Exercise instructions:
Every line of the data must be retyped exactly as it stands.

────────────────────────────────────────

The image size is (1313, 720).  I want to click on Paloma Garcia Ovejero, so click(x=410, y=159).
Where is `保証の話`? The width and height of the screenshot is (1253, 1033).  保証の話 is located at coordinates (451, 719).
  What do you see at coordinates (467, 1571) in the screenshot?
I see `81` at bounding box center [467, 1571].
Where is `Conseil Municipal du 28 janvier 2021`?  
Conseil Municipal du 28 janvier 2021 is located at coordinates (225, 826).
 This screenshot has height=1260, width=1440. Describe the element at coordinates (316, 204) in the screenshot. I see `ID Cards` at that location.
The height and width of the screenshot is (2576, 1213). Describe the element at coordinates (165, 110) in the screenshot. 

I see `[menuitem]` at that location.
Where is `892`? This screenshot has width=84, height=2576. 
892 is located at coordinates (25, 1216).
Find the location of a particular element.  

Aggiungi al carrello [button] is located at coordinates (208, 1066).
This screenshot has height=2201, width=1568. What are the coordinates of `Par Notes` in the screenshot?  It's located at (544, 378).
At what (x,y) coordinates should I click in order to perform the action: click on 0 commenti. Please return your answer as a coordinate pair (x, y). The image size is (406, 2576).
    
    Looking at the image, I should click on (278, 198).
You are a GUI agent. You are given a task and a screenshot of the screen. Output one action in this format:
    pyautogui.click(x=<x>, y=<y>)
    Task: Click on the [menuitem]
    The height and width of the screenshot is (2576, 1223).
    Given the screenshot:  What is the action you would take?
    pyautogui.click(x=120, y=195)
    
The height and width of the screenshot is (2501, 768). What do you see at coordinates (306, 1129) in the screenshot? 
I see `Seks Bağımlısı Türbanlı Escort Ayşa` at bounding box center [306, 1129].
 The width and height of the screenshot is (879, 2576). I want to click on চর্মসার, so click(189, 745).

────────────────────────────────────────

Solution to this problem:
The image size is (1313, 720).  I want to click on Paloma Garcia Ovejero, so click(x=410, y=159).
Where is `保証の話`? The width and height of the screenshot is (1253, 1033).  保証の話 is located at coordinates (451, 719).
  What do you see at coordinates (467, 1571) in the screenshot?
I see `81` at bounding box center [467, 1571].
Where is `Conseil Municipal du 28 janvier 2021`?  
Conseil Municipal du 28 janvier 2021 is located at coordinates (225, 826).
 This screenshot has height=1260, width=1440. Describe the element at coordinates (316, 204) in the screenshot. I see `ID Cards` at that location.
The height and width of the screenshot is (2576, 1213). Describe the element at coordinates (165, 110) in the screenshot. 

I see `[menuitem]` at that location.
Where is `892`? This screenshot has width=84, height=2576. 
892 is located at coordinates (25, 1216).
Find the location of a particular element.  

Aggiungi al carrello [button] is located at coordinates (208, 1066).
This screenshot has height=2201, width=1568. What are the coordinates of `Par Notes` in the screenshot?  It's located at (544, 378).
At what (x,y) coordinates should I click in order to perform the action: click on 0 commenti. Please return your answer as a coordinate pair (x, y). The image size is (406, 2576).
    
    Looking at the image, I should click on (278, 198).
You are a GUI agent. You are given a task and a screenshot of the screen. Output one action in this format:
    pyautogui.click(x=<x>, y=<y>)
    Task: Click on the [menuitem]
    The height and width of the screenshot is (2576, 1223).
    Given the screenshot:  What is the action you would take?
    pyautogui.click(x=120, y=195)
    
The height and width of the screenshot is (2501, 768). What do you see at coordinates (306, 1129) in the screenshot? 
I see `Seks Bağımlısı Türbanlı Escort Ayşa` at bounding box center [306, 1129].
 The width and height of the screenshot is (879, 2576). I want to click on চর্মসার, so click(189, 745).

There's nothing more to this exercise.